JUGABILIDAD - Lego Indiana Jones: La Trilogía Original -
Llegamos al aspecto central y es que si hay un sistema que justifica una valoración por aparte de este juego multiplataforma, es sin lugar a duda la que tenemos en la “doble pantalla” de Nintendo. Realmente la experiencia es distinta en muchos aspectos y eso se nota desde el primer momento.
Al comenzar nos encontramos en la Universidad y no iniciando la primera aventura como en las otras versiones, aunque a la postre tendremos que comenzar desde ahí pues todo lo demás estará bloqueado.
Ya puestos en la misión iremos descubriendo que el avance es bien distinto, los puzles serán más contantes así como el trabajo cooperativo (aunque en ambos casos será mucho más fácil); el uso del lápiz será permanente aunque no tan obligatorio como podría parecer.
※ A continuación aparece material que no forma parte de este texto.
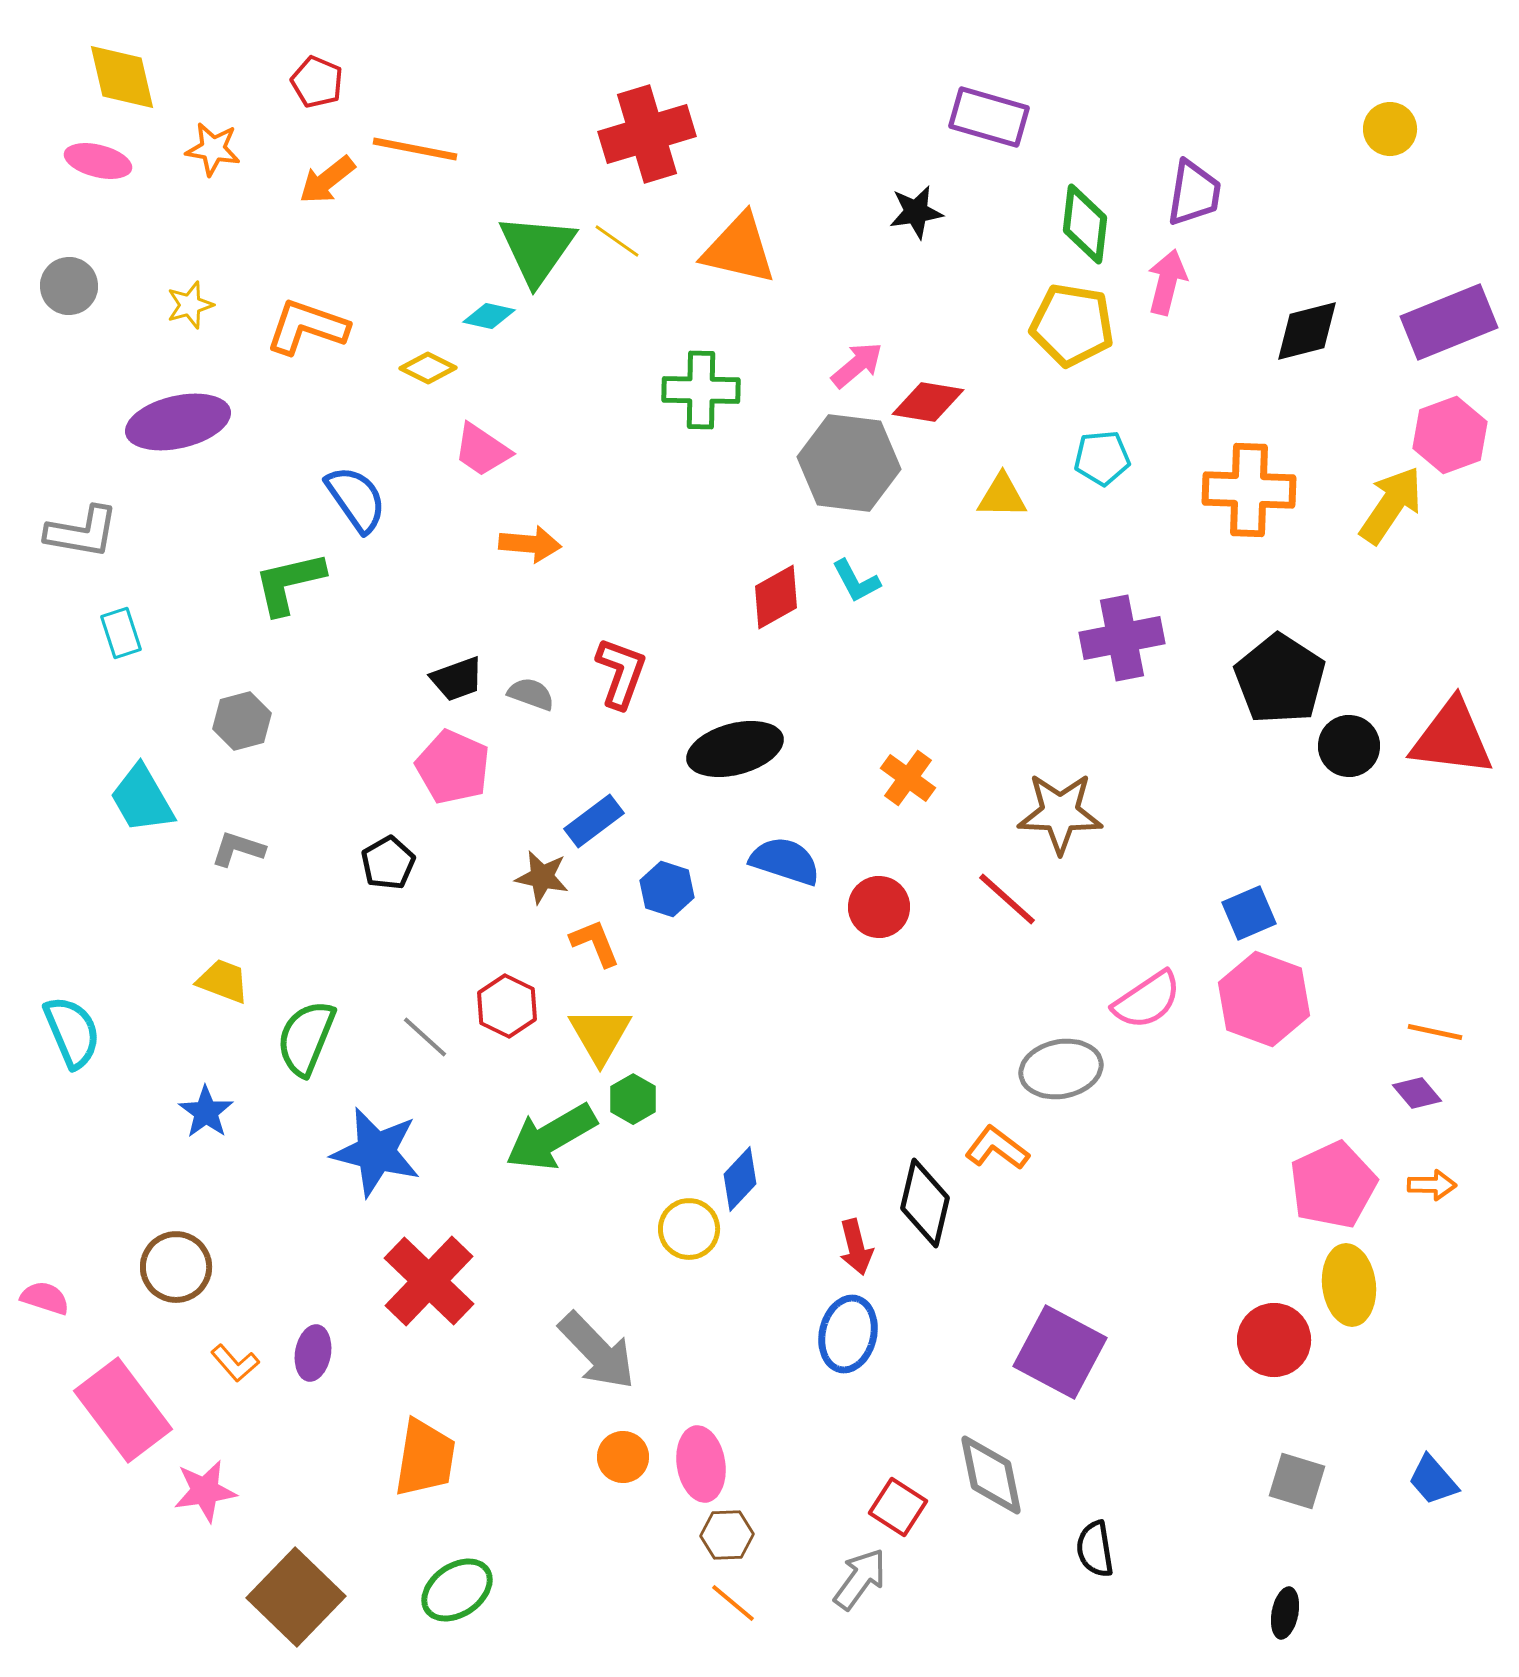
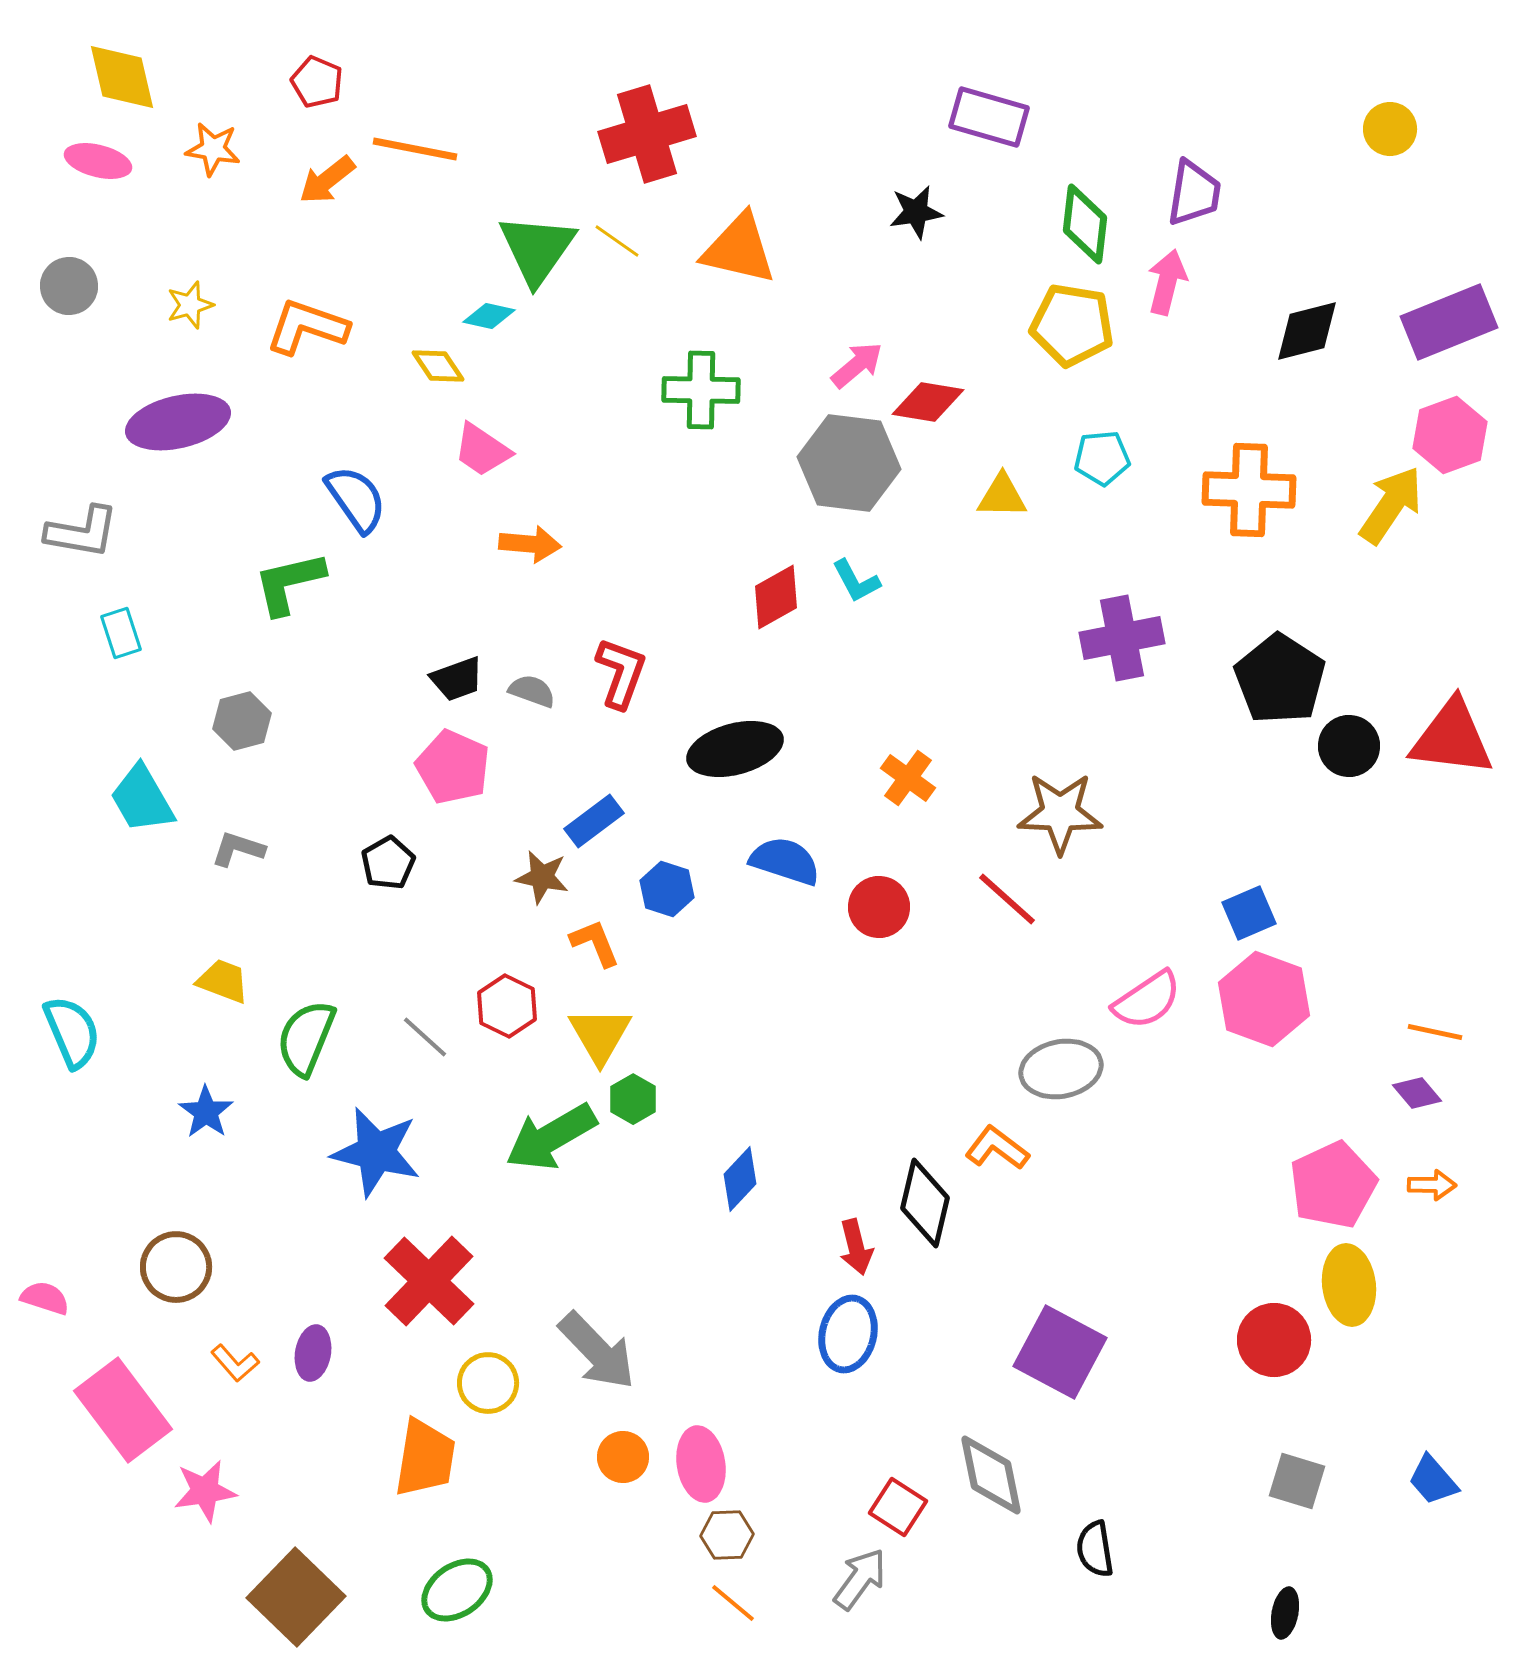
yellow diamond at (428, 368): moved 10 px right, 2 px up; rotated 30 degrees clockwise
gray semicircle at (531, 694): moved 1 px right, 3 px up
yellow circle at (689, 1229): moved 201 px left, 154 px down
Por dar un ejemplo, si vamos a utilizar el látigo del doctor Jones, veremos como en la pantalla inferior se dibuja este, de modo que tendremos que “bordearlo” con el lápiz para que indiana se agarre del mismo y vaya al otro lado del escenario. De manera similar sucederá con los aditamentos de los demás personajes (como con la pala)
El uso del lápiz táctil no resulta tan intuitivo que digamos, de hecho después de un rato comienza a desesperar por lo repetitivo del asunto. Seguramente los desarrolladores también lo advirtieron y nos han dejado la opción de activarlos con tan solo oprimir un botón del mando en vez de usar el lápiz (mucho más simple y efectivo a la vez).
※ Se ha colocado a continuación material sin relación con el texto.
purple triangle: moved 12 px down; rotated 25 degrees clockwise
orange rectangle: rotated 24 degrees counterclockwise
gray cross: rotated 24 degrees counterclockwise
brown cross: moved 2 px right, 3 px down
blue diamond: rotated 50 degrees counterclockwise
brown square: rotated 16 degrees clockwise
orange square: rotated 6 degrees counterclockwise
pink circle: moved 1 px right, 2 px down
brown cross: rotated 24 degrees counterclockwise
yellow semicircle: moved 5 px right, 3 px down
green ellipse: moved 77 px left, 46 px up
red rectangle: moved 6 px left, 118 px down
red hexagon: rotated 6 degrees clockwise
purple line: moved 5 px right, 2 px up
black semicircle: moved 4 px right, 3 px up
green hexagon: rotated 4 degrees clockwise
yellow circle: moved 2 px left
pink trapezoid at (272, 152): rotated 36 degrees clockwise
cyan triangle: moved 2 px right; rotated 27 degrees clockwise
Si bien podemos llegar a prescindir del lápiz no sucede lo mismo con el micrófono, ya que habrá momentos en que tendremos que apagar fogatas o soplar embarcaciones con este. Su uso es sencillo pero le aporta variedad al desarrollo del juego.
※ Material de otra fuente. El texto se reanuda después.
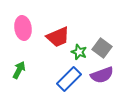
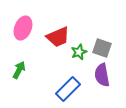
pink ellipse: rotated 30 degrees clockwise
gray square: rotated 18 degrees counterclockwise
green star: rotated 28 degrees clockwise
purple semicircle: rotated 100 degrees clockwise
blue rectangle: moved 1 px left, 10 px down
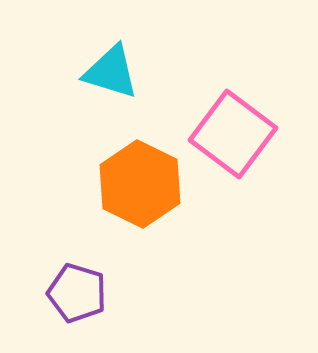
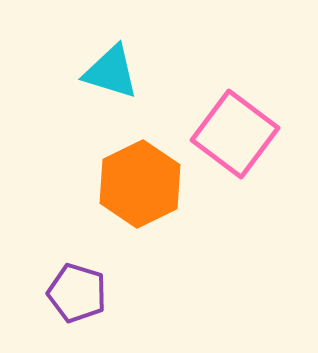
pink square: moved 2 px right
orange hexagon: rotated 8 degrees clockwise
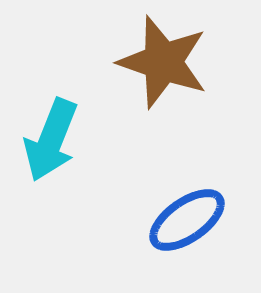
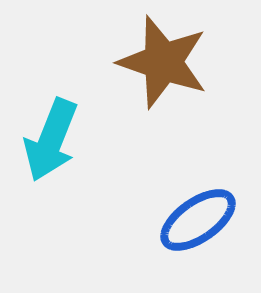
blue ellipse: moved 11 px right
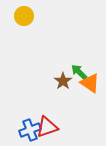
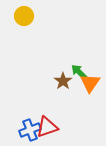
orange triangle: rotated 30 degrees clockwise
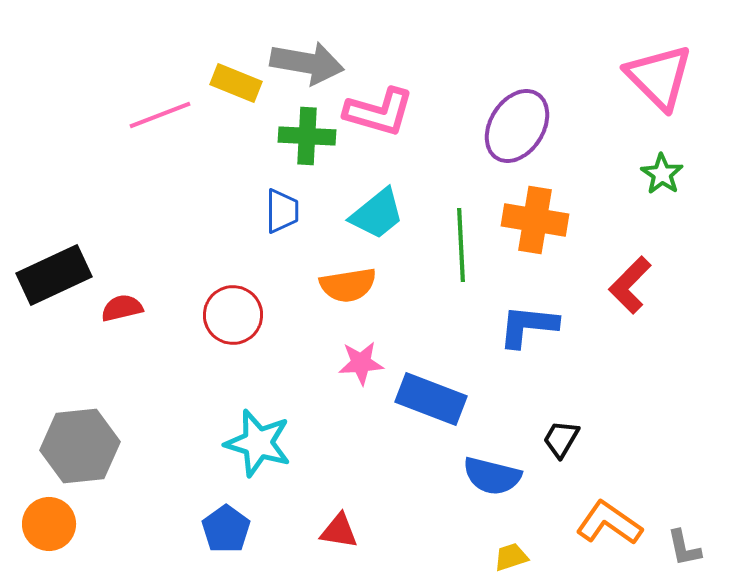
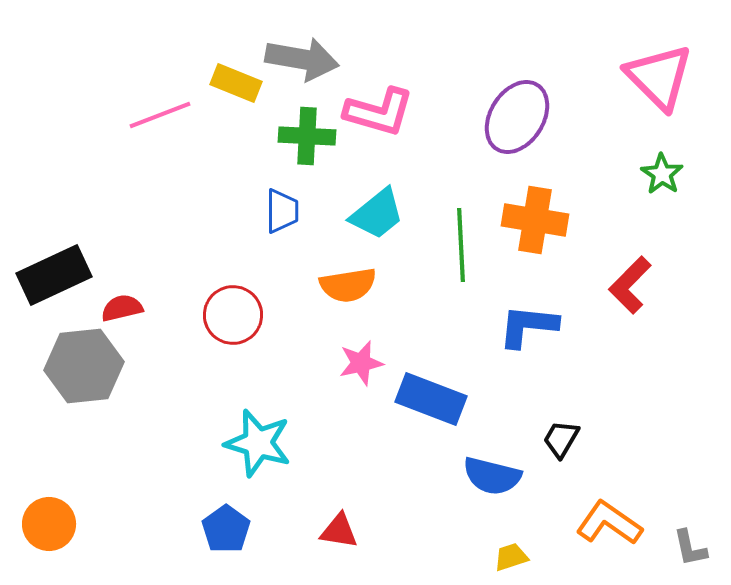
gray arrow: moved 5 px left, 4 px up
purple ellipse: moved 9 px up
pink star: rotated 9 degrees counterclockwise
gray hexagon: moved 4 px right, 80 px up
gray L-shape: moved 6 px right
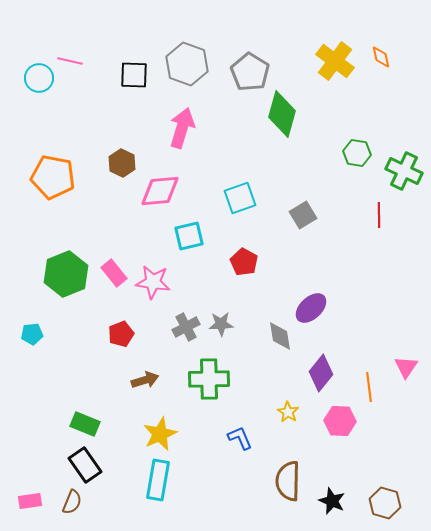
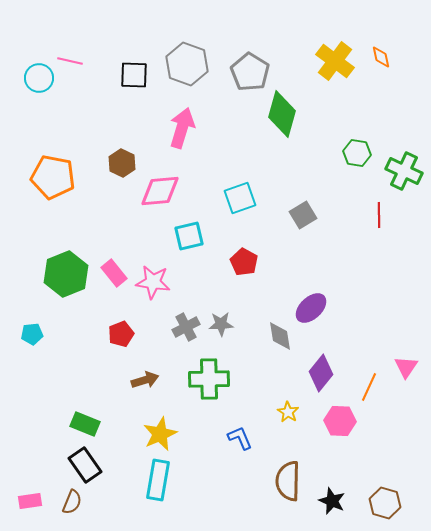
orange line at (369, 387): rotated 32 degrees clockwise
P0or lo demás tenemos el modo de juego “libre” (donde podremos llevar la aventura con varios personajes) y el tradicional modo “historia”, solo que aquí los niveles se han simplificado muchísimo; tanto que podremos acabar el juego mucho más rápido.
DIVERSIÓN - Lego Indiana Jones: La Trilogía Original -
Ni la posibilidad de jugar con un colega le aporta mayor dificultad ni variedad a un juego que si bien es entretenido difícilmente llegará a divertir a un jugador relativamente adulto.
La razón tiene que ver con que su desarrollo termina siendo demasiado simple; la variedad de tareas por asumir no llega a enganchar; quizás los primeros niveles resulten entretenidos, pero pronto descubriremos que los cambios entre uno y otro no llegan a ser significativos.
Evidentemente ser fanático de la película o de las versiones que hace Lego con los juegos servirá para tomar una mejor valoración; pero eso no disimula el que el concepto jugable termina por ser demasiado elemental.